I felt compelled to share my story after reading the post entitled "Economic Stimulus and People with Special Needs"--not for sympathy, but to simply let people know that what happened to me can and does happen.
I have been unemployed since January 24th, 2008, when I was discharged from my position as a flight dispatcher for a major U.S. air carrier, the functions of which I had performed competently for 18 years prior to my discharge.

The reason for my discharge was a positive drug screening for amphetamine. Coincidentally, I have AD/HD and manage the symptoms with Adderall and mountain biking. I informed the medical review officer (MRO) of this during the verification interview. According to the Code of Federal Regulations, if the employee offers a legitimate medical reason for the positive test result during the verification interview the MRO is supposed to verify the result as negative or is supposed to give the employee a chance to present relative evidence. She did neither but instead reported the test result to both the airline and the F.A.A. Absolutely nobody cared that I had been denied my right as a U.S. citizen to the Constitutional guarantee to due process of law.

The airline immediately terminated my employment and denied me unemployment insurance benefits. Since the airline is required by law to report my positive drug test to any future employer, but it is not required to offer any clarification as to it having been a prescribed medication, I have been made unemployable (unless I choose to work somewhere that doesn’t ask or care about my work history). The F.A.A. exercised its “emergency revocation authority” to revoke my Aircraft Dispatchers license. If I ever want to work as a flight dispatcher again, I will have to prove that I have gone through an F.A.A. drug rehabilitation program.

I should have been able to sue the F.A.A., the airline, and the MRO under 42 U.S.C. 1986, however the only attorney who would return my call charged me $1700.00 to read the collective bargaining agreement that I was under, and said that there was nothing that he could do for me. Any action would have had to have been filed within a year, so I’ve pretty much written that off.

I was “disabled” by the F.A.A., but I was denied disability benefits to cover my living expenses while I attempted to regroup and find a way to generate some income. I had to withdraw $55,000.00 from my IRA last year because I could find no other employment (going from making $86,000/yr to $0/yr will really get your attention if it ever happens to you). My tax liability, which I have not the slightest clue as to how I will be able to pay it, is $4700 (federal) and $600 (state).

Since nobody would hire me because they think that I’m a “drug king pin,” I had to create my own job. In the last year since my unfortunate termination, I formed a new age/meditation CD production and book publishing company, and found a distributor to facilitate the distribution of my books and CDs to over 8000 retailers throughout North America.

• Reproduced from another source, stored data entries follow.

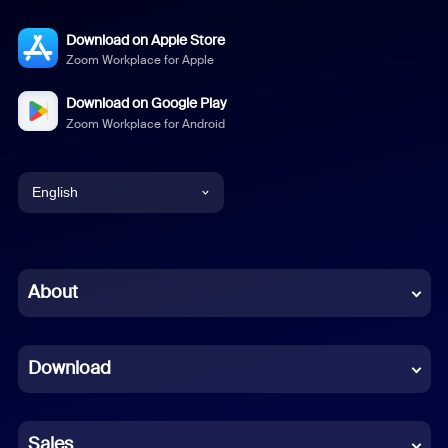
Download on Apple Store
Zoom Workplace for Apple
Download on Google Play
Zoom Workplace for Android
English
English
Chinese (Simplified)
About
Dutch
Download
French
German
Sales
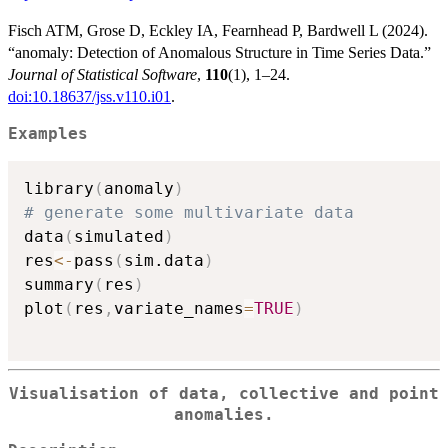
Fisch ATM, Grose D, Eckley IA, Fearnhead P, Bardwell L (2024).
“anomaly: Detection of Anomalous Structure in Time Series Data.”
Journal of Statistical Software
,
110
(1), 1–24.
doi:10.18637/jss.v110.i01
.
Examples
library
(
anomaly
)
# generate some multivariate data
data
(
simulated
)
res
<-
pass
(
sim.data
)
summary
(
res
)
plot
(
res
,
variate_names
=
TRUE
)
Visualisation of data, collective and point
anomalies.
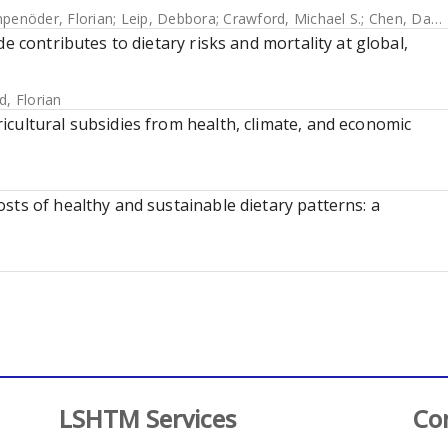
penöder, Florian
;
Leip, Debbora
;
Crawford, Michael S.
;
Chen, David Meng-Chuen
e contributes to dietary risks and mortality at global,
d, Florian
cultural subsidies from health, climate, and economic
sts of healthy and sustainable dietary patterns: a
LSHTM Services
Co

I will see no income from this until at least July or August. I have been told that there are programs to assist people such as myself, but I have been denied all assistance that I have asked for. My mother seems to think that I should not be living alone, but I believe that because my requests for assistance have been articulate, my need is not believed. I find it hard to believe that anyone is able to benefit from any of the government and non-profit assistance programs that are out there, because it seems that anyone who can endure the application processes—well…I don’t understand how they can because I find that I simply can not even ask for help anymore.

This isn’t a request for help, and I’m not whining—I hope that my sharing will increase awareness of the challenges and difficulties that adults with AD/HD face and hopefully what happened to me can be prevented from happening to anyone else.